A couple of weeks ago I finished the redesign for the Sports Illustrated website on it’s  South African domain. This post describes a couple of notable points and challenges I faced when redesigning the existing site from the ground up.

The original site used a 3 column (broken) grid layout which, like most magazine sites, tried to pack as much content as possible into the available real estate. The lack of negative space created no focus areas and so you really only ended up focusing on the main story, which took up about 480px of web space. The two sidebars where lost in an orgy of cramped visual noise.

sports-illustrated-south-africa-original

The site in general was very text heavy and I thought that SI, being a very visual brand, could benefit from more real estate dedicated to the photography.

Early Build

One of the first reviewed builds for the index page.

Si-Build-early

The Grid

I don’t like two sidebars. I think it’s to0 distracting from the main content and it just doesn’t strike me as being semantic. I mean which sidebar is more important? The larger aside which contains all the promoted content like the ads, or the secondary content bar which contains other features of the site like popular and recent posts. Why not just combine them into one which will divide the content into logical primary (main) and secondary (aside) sections.

Being a commercial site they have a tendency to use 300×250 and 300×600 ad blocks so I was stuck with a 300px wide sidebar come hell or high water.

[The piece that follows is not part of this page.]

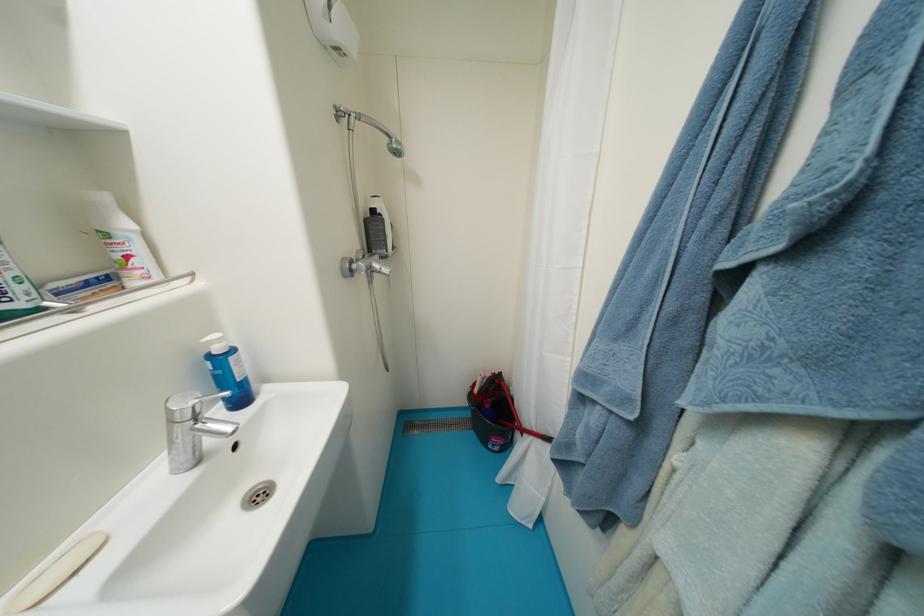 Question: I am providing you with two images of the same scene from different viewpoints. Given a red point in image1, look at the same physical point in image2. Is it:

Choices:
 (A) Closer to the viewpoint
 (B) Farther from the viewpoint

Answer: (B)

That left me with about 680px  for content -30px for my gutter (I like big gutters).

The concept of making the site more image-based by adding one featured image block which extended across the whole main content area without any truncated copy went down well. It’s really refreshing to see a new hi-resolution photograph everyday, click on it, read the story behind it.

I put 3 category blocks below the featured image which held the content for their primary/popular categories. The SA site doesn’t have as many writers as it’s US counterpart so 3 was sufficient. Of course this can be extended in the future should they want to hire more writers.

The color palette

I used a combination of light marble grey, dark slate grey and the official SI Red. I always try to keep colors to a bare minimum. You really only want one accent color. I’m very happy with the way this color palette works on the final site. The light marble grey provides a sense of open space in the background, the heavier slate grey grounds areas of the site like the header and footer and the SI red accents active or “clickable” areas beautifully.

The banner ad

Oh 728×90 leaderboard ad, though art the bane of my existence.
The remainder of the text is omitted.